Images in the records should be skipped while the rest is transcribed verbatim.

### [Records for the task]
★ ★ ★ ★ ★ ★ ★

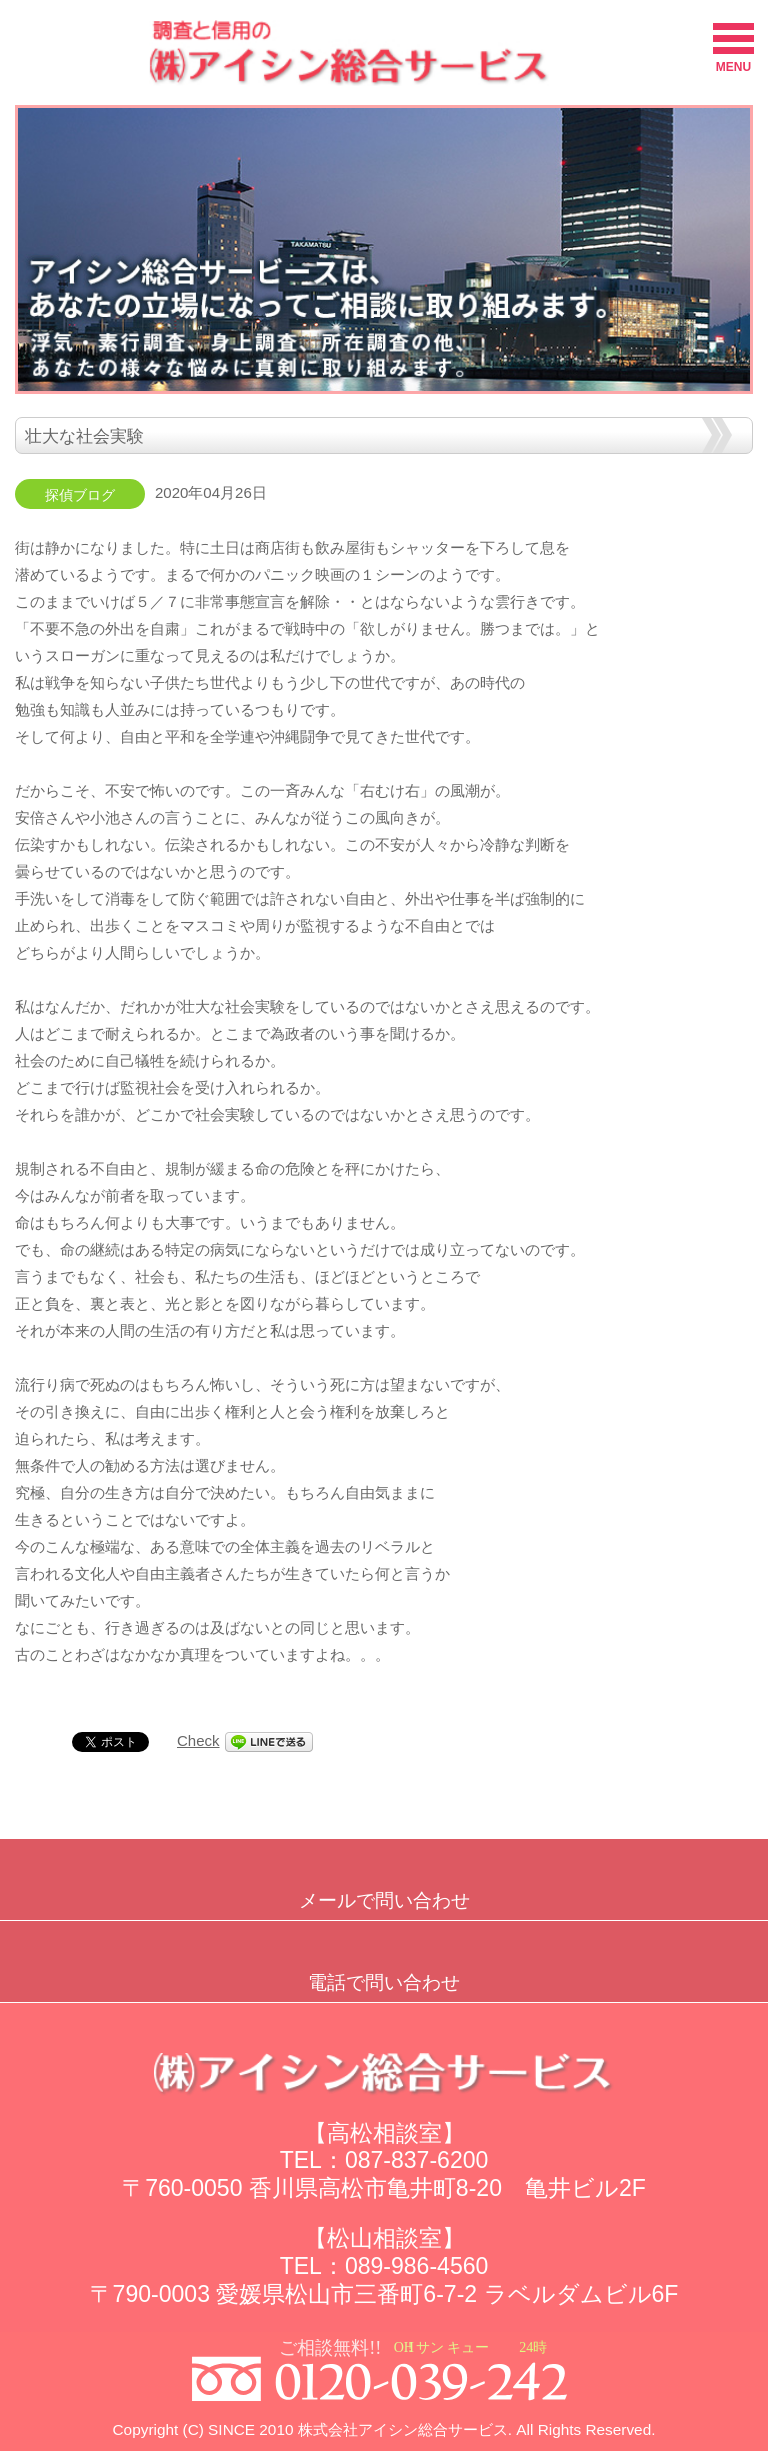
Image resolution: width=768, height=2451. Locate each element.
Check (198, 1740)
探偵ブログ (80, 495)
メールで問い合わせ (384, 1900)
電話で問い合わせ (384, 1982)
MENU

★ ★ ★ ★ ★ ★ ★

### [Task response]
Image resolution: width=768, height=2451. Locate each element.
Check (198, 1740)
探偵ブログ (80, 495)
メールで問い合わせ (384, 1900)
電話で問い合わせ (384, 1982)
MENU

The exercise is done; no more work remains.